A method of inserting false data into a name server has been discovered by a security researcher. This method affects recursive name servers, which are usually provided by ISPs and network operators to provide DNS service to their end users. As these types of name servers remember previous lookups in a cache, they are often called caching name servers, caching resolvers or similar.

The attack relies on the fact that an attacker can send fake DNS answers in response to a query and trick it into thinking the wrong data is correct for a given domain. The method is a specific type of cache poisoning attack. It is called cache poisoning because the server remembers the wrong answer in its cache, and then provides that wrong answer in future lookups.
While similar vulnerabilities have been discovered in the past, and have been patched in software, this attack is particularly concerning as it is far more effective. This has significantly raised the level of concern.

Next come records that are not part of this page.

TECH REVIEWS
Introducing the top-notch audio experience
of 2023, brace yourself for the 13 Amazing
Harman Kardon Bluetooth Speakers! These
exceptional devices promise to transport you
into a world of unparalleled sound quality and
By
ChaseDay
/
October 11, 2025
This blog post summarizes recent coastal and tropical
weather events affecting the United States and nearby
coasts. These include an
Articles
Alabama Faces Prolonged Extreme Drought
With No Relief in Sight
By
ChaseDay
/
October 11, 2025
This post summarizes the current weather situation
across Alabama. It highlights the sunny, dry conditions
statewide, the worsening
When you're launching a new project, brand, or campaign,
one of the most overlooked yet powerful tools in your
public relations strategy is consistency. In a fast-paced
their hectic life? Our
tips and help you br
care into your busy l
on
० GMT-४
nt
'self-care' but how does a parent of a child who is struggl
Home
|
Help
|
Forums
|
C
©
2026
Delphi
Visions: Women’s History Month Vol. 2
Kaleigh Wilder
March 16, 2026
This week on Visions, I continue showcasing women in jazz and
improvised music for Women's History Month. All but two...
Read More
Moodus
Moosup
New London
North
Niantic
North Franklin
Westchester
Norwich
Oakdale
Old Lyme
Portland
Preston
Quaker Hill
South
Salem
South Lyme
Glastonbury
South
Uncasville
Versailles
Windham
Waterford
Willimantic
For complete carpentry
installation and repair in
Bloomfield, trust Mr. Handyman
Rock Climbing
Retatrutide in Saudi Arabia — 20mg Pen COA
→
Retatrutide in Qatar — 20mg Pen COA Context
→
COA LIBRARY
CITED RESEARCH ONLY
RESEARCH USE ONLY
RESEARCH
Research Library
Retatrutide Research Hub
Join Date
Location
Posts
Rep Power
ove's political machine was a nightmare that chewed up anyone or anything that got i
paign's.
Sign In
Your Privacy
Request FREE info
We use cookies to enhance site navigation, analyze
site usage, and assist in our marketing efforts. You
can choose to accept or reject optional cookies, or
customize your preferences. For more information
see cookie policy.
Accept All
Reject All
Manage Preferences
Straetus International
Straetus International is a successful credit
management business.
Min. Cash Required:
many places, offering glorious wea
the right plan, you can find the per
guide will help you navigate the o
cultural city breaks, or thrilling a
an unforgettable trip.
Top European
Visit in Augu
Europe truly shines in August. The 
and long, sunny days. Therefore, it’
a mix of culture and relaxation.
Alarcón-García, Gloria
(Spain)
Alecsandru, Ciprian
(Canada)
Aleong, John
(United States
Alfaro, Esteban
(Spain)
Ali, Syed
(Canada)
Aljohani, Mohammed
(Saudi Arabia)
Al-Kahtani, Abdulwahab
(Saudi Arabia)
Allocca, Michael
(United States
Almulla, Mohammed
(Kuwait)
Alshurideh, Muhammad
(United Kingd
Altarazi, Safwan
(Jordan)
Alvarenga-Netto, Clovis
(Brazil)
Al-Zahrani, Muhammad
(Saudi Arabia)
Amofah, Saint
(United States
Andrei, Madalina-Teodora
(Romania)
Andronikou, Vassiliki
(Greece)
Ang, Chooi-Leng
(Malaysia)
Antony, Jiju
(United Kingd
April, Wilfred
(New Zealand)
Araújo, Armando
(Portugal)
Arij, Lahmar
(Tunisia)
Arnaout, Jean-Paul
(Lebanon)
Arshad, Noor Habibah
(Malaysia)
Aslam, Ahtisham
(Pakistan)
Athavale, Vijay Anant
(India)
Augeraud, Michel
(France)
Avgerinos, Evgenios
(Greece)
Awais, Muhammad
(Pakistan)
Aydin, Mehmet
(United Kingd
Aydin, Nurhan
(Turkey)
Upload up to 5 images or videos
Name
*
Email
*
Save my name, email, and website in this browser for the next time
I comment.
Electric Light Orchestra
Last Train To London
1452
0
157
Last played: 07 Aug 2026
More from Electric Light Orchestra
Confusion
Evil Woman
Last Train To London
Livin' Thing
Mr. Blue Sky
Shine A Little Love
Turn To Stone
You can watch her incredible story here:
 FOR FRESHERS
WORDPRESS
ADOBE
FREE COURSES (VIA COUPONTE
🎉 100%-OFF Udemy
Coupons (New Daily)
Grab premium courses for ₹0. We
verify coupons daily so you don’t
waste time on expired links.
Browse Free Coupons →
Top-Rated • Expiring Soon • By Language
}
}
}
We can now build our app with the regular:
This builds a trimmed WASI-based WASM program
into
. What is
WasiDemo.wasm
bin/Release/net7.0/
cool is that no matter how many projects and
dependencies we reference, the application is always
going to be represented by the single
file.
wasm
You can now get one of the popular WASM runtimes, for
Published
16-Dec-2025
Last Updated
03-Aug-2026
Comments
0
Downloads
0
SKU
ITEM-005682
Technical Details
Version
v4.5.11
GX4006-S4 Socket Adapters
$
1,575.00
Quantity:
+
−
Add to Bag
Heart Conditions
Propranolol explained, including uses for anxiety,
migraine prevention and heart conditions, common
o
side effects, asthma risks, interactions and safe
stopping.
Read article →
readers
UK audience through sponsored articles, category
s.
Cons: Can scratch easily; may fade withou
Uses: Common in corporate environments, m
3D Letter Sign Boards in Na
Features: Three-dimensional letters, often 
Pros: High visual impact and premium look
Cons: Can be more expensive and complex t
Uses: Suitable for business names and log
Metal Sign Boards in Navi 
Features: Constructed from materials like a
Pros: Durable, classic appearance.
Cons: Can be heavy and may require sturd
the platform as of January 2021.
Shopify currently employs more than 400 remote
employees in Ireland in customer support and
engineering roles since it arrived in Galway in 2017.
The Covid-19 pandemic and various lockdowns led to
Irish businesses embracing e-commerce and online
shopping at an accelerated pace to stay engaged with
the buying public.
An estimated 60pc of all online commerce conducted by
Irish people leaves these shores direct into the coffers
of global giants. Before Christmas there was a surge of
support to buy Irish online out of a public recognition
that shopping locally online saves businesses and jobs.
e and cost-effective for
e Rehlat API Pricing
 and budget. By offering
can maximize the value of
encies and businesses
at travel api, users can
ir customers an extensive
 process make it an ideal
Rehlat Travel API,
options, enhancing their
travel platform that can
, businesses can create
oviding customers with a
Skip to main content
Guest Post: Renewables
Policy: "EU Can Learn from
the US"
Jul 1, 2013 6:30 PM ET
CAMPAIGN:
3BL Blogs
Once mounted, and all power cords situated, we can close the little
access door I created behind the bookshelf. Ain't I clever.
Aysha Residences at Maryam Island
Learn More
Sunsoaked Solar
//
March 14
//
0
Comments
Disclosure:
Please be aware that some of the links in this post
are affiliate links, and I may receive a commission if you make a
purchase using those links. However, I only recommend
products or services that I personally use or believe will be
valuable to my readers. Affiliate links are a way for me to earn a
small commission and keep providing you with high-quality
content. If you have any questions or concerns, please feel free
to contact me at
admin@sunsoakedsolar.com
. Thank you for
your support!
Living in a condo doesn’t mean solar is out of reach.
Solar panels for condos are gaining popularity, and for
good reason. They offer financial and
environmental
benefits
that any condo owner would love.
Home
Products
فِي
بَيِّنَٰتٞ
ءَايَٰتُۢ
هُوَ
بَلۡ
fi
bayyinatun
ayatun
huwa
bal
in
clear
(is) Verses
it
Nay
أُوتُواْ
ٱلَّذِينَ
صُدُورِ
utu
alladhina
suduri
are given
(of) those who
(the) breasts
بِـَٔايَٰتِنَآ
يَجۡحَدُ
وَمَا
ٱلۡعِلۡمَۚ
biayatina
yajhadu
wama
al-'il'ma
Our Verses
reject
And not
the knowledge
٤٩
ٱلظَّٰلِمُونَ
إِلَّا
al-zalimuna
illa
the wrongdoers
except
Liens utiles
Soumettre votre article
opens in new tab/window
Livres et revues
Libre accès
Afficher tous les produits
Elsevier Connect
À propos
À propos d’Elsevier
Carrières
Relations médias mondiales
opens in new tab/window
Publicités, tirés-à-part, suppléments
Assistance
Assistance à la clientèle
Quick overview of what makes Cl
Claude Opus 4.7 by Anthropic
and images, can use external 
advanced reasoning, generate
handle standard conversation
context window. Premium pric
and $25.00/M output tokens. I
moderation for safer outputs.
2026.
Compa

The cache poisoning is made much more viable, in part, by the fact that many name servers use the same source port number for every one of their DNS queries. If the source port is easy to guess, an attacker can much more reliably predict how to attack the server. One mitigation technique is to therefore use a randomised source port. This helps reduce the risk of attack, but does not solve the problem entirely.

Why is this issue critical only for some domain operators?
Domains are operated on a name server configuration known as an authoritative name server. Authoritative name servers are not vulnerable to this type of attack. However, a number of domain operators use servers that are configured both as an “authoritative name server” and as a “recursive name server”. The vulnerability in the recursive portion of the name server can infect the data of the authoritative name server, therefore making the authoritative portion vulnerable.